On the other hand, he said, “Our trade sales have cooled a little because those books the parents might have [bought] by going to a bookstore, the kids are now getting through the book fair. So we’ve seen the switch and the switch-back.”
Warwick added that the supply-chain effects had been substantial for Scholastic, as well. Having seen a lot of books come in later than expected a year ago, “We wanted to make sure that [now] we have everything. That’s been a change from last year to this year, a fundamental change in the way our business has been organized.”
. . . .
“With families staying at home,” Maier said, “there was a lot of time to play and a demand for those products, semi-educational products. A good chunk of our business is puzzles.
A lot of people” who might not normally advertise their fondness for puzzles “now started puzzling and were very vocal about it. We found ourselves on the front pages of American newspapers like the Wall Street Journal. I think it was the Australian prime minister who said that puzzles are ‘a product of national need’ and that you were allowed to leave the house for that.
“In that sense, COVID was kind to us. Obviously that’s changing now. Some of that extra time is going away and we do feel supply-chain challenges that many people fear. I get the sense our whole modern global supply chain has been built for 2-, 3-, 4-percent swings, not for the 20-percent swings we’ve been seeing over the last couple of years.”
Warwick concurred with Maier on this: “The whole basis of the supply chain for many years was ‘just in time.’ And it’s now become ‘just out of time,’ really because if you’re working on a just-in-time basis, that will really have to change.”
. . . .
Maier made a aside that in Ravensburger’s GraviTrax interactive construction apps, “Lots of people play it, but what we don’t do—or very rarely do—is try to mix the product experience.
“So when the issue was new, everybody was saying, ‘Wow, that is so cool.’” Some elements of the app’s operation could make it appear that an iPhone was broken, although this was simply a messaging effect built into the media.
“What we all realized, Maier said, “was that joining the experience of digital and physical in-app is not a great idea. Going with the same brand into both worlds we do think is a great idea. And then of course there’s exceptions to that because there’s some things where the screen for learning, as a supplement makes a ton of sense.”
Link to the rest at Publishing Perspectives
Perhaps it’s just PG’s mood today, but none of the participants in this discussion sounded particularly intelligent, insightful or innovative.
Exhibit A: “The whole basis of the supply chain for many years was ‘just in time.’ And it’s now become ‘just out of time,’ really because if you’re working on a just-in-time basis, that will really have to change.”
Duh! Covid shutdowns disrupted manufacturing and shipping for virtually all major industries all over the world, a fact which most intelligent business executives took on board months ago.
Exhibit A is the equivalent of saying, “Trees used for printed books take too long to grow.”

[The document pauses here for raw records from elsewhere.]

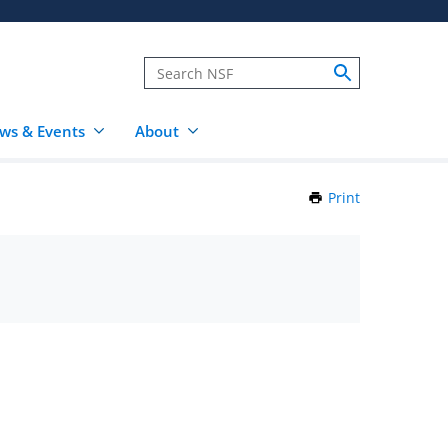
ws & Events
About
Print
this
Page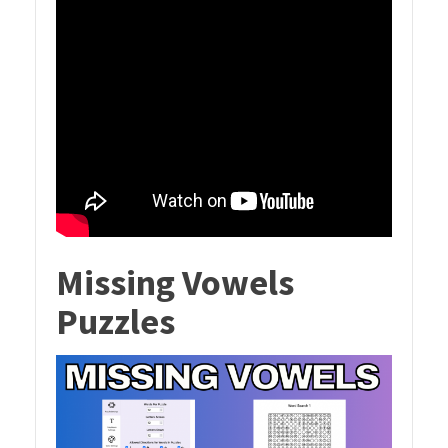
Missing Vowels
Puzzles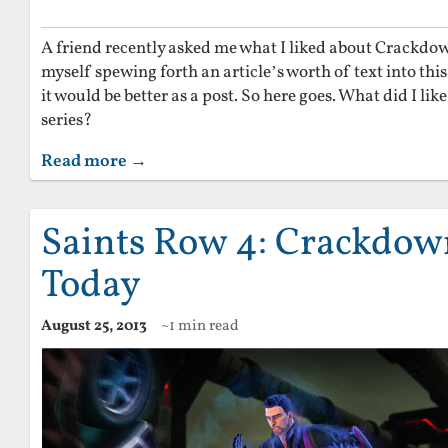
A friend recently asked me what I liked about Crackdo
myself spewing forth an article’s worth of text into this
it would be better as a post. So here goes. What did I l
series?
Read more →
Saints Row 4: Crackdown
Today
August 25, 2013
~1 min read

Exhibit B: “In illustrated children’s books,” he said, “it’s always a marriage” between the work of the author and the illustrator.”
Oh, really? It takes an author and an illustrator to created an illustrated book? Who would have thunk that?
Presumably, Publishing Perspectives picked the highlights of the statements of these corporate drones to include in its article summarizing what was likely at least a one-hour session.
There was one key indicator Publishing Perspectives didn’t include in its reporting — How many audience members walked out during the session to look for something that was less tedious and more interesting.